All that leaves congressional leaders fearful that any of these must-pass bills could turn into a hostage situation if Trump sees it as possible leverage against impeachment.

“We are proceeding on our legislative agenda, what we told the people we would do. We have done a lot to date on making sure that we’ve addressed wages, we did the minimum wage bill,” House Majority Leader Steny H. Hoyer (D-Md.) said Thursday.

Here’s a list of must-pass items, as maintained by a political intelligence firm, Cowen Washington Research Group:

* the National Defense Authorization Act, which sets Pentagon policy and has been approved every year since 1946;

* the 12 bills that fund all federal agencies, which expired Oct. 1 but have been given a temporary extension until Nov. 21;

* a collection of tax breaks, ranging from the health-care industry to paid family leave, will expire on Dec. 31;

* a World Trade Organization appellate body will cease to exist.

And this doesn’t even include ongoing efforts to approve a new North American trade pact that is the president’s highest priority and for which Pelosi has been expressing optimism of late, although both sides agree that waiting too far into next year will likely torpedo its chances of passing during an election year.

The most obvious obstacle created by impeachment is simply time. The House schedule already has two week-long breaks between now and Christmas, leaving less than 30 planned days to be in session, and quite a few of those planned days are actually half days to allow for travel to or from Washington.

Once the initial phase of the impeachment investigation is complete, Schiff’s committee would most likely send some report or recommendations to the Judiciary Committee, which traditionally handles articles of impeachment, and then that panel would vote out whichever articles it wanted the full House to consider.

Pelosi then has to figure out when to hold the debate for the full House and that process would almost certainly take a full week, or longer, to handle. For now she is not making a deadline for when the process would play out, although most insiders believe that it should be complete by early February when voters start casting ballots in the 2020 presidential primary.

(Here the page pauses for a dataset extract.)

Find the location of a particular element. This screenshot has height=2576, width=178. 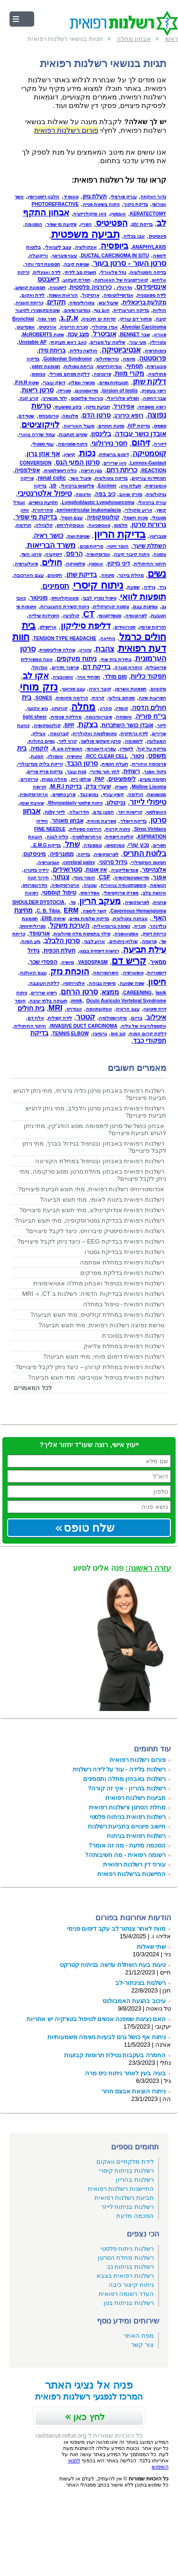

רשלנות בניתוח לייזר is located at coordinates (127, 2206).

“The path — the timeline will depend on the truth line,” Pelosi told reporters Thursday.

Senate Majority Leader Mitch McConnell (R-Ky.) has indicated that if the House votes to impeach before or right after Thanksgiving, he would like to use those next several weeks before Christmas to hold a trial. By rule, an impeachment trial begins each day in the Senate just after lunch, six days a week.

Technically, there would be a couple hours each morning to process legislation, but it would have to be pretty noncontroversial bills that would get widespread agreement so that the usual long procedural votes and debate time could be waived or shortened.

Otherwise, there will be little time in December for the Senate to consider major legislation, if an impeachment trial happens then.

Some of the must-pass legislation will provide potential for side confrontations with Trump. The House has approved its share of the federal spending bills with several restrictions on the administration, including a prohibition on federal funds going toward the G-7 meeting at Trump’s Florida resort.

A Democratic amendment in the House-passed version of the Pentagon policy bill includes stricter sanctions on Russia for election interference, an issue that has always irked Trump.

If things go completely sideways in the Trump-Congress relationship, even easy-to-pass measures might run into trouble. The 2017 tax bill, for instance, included $17 billion worth of tax breaks that will expire at year’s end, including the paid family leave measure and legislation that ended a tax on medical devices that was originally imposed in the 2010 Affordable Care Act.

Under normal circumstances, those popular credits would just be extended, but nothing seems normal in the current environment. After Wednesday’s blowup between Trump and Pelosi, the Cowen group’s analysts warned their clients that anything could happen.

“From a domestic political perspective, yesterday events in Washington are likely to cast a negative pall over the remainder of the year,” the Cowen analysts wrote Thursday morning.

By week’s end, the pall had only grown more negative.